Today, they are flooded with calls from private landowners in Washington County who want to know how they can preserve their land for the next generation, and how to restore it to the best condition. Many of them will join the 70 Washington County landowners who together have already placed nearly 4,000 acres into conservation easements with the Land Trust.
This year the county, along with the Land Trust, is launching a new outreach effort to educate landowners about options — including conservation easements and funding for habitat restoration. Together, they will explain how the county and the Land Trust can combine different local, state and federal grants, and bring in a wide variety of expertise from other partners to accelerate land protection for future generations.

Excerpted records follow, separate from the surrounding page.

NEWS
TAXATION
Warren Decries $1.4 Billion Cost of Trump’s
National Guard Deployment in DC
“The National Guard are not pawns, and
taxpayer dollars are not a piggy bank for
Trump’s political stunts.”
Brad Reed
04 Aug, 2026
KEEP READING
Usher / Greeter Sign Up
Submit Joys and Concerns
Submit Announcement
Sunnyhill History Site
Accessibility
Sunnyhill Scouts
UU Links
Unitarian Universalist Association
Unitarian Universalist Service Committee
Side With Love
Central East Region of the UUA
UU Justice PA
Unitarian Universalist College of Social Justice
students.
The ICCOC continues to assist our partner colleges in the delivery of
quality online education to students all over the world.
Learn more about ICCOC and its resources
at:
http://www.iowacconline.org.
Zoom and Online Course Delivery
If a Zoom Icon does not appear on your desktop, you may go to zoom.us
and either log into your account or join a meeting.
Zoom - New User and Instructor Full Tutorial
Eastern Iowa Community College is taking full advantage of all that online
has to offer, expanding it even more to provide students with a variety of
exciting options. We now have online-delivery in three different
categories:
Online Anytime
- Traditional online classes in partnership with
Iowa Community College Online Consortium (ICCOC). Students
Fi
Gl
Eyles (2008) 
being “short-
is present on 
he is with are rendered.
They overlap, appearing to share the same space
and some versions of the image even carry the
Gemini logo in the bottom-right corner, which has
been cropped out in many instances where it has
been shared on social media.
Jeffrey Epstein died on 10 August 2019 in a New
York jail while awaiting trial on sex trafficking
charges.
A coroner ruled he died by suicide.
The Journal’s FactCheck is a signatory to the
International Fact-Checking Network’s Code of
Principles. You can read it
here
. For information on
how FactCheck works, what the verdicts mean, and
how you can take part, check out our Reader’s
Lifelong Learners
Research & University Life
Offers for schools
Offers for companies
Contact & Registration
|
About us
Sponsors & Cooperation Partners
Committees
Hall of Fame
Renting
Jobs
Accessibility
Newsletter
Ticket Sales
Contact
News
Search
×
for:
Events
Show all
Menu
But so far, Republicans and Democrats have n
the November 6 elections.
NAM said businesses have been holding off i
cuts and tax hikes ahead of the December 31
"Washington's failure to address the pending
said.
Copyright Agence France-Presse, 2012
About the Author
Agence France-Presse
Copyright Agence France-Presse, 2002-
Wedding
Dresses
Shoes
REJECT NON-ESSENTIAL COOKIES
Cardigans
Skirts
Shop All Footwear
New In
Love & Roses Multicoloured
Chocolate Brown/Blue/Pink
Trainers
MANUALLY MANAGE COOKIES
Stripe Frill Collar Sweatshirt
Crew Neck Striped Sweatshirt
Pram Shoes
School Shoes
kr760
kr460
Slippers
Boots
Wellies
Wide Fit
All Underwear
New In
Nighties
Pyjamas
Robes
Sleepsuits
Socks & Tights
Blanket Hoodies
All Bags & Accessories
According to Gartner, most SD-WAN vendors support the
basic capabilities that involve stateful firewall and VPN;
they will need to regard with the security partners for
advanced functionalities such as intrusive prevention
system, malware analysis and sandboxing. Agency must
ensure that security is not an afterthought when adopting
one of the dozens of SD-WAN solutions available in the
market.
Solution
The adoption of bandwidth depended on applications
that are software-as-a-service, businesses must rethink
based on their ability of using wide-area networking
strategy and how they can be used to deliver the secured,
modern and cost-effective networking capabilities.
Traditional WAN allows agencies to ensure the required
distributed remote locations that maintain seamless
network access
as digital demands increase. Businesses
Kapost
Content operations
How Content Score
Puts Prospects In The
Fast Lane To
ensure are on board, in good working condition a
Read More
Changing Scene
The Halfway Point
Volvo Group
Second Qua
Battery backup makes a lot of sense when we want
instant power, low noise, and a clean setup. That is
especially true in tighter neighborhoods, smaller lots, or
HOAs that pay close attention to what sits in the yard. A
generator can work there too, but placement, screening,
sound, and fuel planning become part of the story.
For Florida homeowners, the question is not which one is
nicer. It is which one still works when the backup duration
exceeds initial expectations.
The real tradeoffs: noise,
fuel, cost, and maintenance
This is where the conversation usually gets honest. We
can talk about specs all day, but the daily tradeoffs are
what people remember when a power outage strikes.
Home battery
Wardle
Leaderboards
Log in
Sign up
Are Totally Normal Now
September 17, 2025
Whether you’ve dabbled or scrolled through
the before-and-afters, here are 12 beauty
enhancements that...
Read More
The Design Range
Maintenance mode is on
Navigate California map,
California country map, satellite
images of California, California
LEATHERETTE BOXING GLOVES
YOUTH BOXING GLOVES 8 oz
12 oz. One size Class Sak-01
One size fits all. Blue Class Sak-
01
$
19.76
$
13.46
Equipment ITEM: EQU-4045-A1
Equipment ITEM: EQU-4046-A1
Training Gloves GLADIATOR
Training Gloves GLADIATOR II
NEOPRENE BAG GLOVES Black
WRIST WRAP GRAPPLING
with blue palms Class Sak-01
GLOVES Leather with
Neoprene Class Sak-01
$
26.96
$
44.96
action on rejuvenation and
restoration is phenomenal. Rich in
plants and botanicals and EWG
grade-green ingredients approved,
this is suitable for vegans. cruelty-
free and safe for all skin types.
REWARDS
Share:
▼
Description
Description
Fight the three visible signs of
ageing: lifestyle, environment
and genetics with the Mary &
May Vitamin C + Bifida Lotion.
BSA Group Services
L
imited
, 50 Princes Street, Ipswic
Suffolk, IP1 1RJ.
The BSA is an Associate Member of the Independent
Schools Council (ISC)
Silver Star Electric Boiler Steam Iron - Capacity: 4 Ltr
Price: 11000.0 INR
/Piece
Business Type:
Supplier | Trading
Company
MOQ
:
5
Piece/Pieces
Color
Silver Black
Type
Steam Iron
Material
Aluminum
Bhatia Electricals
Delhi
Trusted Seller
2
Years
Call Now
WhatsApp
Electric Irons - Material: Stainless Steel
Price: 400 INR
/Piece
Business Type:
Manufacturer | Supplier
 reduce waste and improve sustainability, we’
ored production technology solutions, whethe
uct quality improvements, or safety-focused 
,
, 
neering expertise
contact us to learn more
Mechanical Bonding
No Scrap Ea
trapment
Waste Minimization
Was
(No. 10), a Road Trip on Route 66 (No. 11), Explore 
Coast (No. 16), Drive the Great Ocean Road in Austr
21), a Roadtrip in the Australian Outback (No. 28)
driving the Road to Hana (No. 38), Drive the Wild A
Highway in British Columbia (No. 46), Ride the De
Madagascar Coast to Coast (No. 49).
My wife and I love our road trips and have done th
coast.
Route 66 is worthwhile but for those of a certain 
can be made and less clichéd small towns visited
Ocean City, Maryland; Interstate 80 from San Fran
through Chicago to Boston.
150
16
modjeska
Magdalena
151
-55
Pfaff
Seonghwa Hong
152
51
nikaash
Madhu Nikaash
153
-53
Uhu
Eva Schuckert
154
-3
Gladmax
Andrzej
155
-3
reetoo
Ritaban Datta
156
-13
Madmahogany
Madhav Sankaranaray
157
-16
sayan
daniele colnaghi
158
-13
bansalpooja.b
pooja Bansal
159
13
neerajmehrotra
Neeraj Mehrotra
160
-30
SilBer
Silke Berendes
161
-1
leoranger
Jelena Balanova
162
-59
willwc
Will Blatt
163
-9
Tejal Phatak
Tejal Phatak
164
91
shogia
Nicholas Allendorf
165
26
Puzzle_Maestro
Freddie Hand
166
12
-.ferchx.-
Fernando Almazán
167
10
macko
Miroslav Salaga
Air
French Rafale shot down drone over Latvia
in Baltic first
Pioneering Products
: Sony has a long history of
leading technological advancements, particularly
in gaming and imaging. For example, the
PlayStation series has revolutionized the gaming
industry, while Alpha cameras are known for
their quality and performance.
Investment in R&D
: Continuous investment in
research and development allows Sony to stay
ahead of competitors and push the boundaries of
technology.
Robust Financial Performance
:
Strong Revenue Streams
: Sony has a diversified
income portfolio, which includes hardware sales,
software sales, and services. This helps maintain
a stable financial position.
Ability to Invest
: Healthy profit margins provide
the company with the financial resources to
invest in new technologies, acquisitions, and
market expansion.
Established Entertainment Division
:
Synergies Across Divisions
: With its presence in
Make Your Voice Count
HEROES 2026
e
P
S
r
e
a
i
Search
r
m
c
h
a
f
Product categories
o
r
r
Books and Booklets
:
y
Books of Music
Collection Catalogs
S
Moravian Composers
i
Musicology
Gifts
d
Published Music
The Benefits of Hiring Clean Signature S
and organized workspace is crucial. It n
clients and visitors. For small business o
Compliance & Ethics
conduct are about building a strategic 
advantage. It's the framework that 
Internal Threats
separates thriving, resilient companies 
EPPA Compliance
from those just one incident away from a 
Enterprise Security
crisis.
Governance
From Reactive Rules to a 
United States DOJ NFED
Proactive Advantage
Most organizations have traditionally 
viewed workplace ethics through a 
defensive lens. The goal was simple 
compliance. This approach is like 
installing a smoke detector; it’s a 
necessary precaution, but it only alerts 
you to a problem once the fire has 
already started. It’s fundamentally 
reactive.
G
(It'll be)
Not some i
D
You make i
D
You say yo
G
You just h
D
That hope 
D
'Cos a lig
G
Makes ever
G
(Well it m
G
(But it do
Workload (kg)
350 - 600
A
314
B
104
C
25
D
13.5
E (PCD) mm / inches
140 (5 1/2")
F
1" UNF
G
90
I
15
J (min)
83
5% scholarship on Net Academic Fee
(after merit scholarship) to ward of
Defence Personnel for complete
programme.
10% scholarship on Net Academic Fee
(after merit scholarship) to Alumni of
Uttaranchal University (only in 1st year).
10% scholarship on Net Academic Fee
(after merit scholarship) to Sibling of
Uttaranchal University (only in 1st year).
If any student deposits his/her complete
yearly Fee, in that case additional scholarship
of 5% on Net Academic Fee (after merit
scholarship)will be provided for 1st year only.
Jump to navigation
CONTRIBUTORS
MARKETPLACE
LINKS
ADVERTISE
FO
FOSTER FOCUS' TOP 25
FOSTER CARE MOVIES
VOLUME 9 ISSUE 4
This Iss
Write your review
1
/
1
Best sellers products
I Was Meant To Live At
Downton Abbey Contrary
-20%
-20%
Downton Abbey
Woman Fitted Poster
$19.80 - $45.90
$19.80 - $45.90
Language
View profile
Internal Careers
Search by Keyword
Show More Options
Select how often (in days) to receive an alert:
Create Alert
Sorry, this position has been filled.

In hindsight, the decision to protect Shepard Farm looks prescient. In 1920 Roger and Katherine Shepard, of St. Paul, bought 140 acres of what was then rural Cottage Grove property to use as a summer estate. Years later, their daughter Constance Shepard-Otis entered it into a conservation easement with the Land Trust in order to keep her parents’ vision for the land alive. She gifted it to the Wilder Foundation and they then gave it to the Dodge Nature Center. That created a second environmental education site for the nonprofit, which operates programs for adults and children on 320 acres 15 miles away.
“It stands for what we believe in,” said executive director Jason Sanders. “We can use this to create new stewards of the world, and to expand our environmental education approach to a new community.”
Today Shepard Farm rises like a green island above a sea of suburban development. Farm animals are back, and this summer the voices of children again rang out among the trees and vegetable gardens as Dodge launched their first summer day camps.
And soon the public will be able to enjoy it as much as the kids. Once the parking lot is complete and permanent bathroom facilities are installed, Dodge Nature Center expects to open it up to anyone who wants a peaceful walk in nature.
“It’s an extremely quiet place,” said Sanders. “You will notice birds that you don’t see in the middle of the city.”
Not to mention toads and deer and snakes.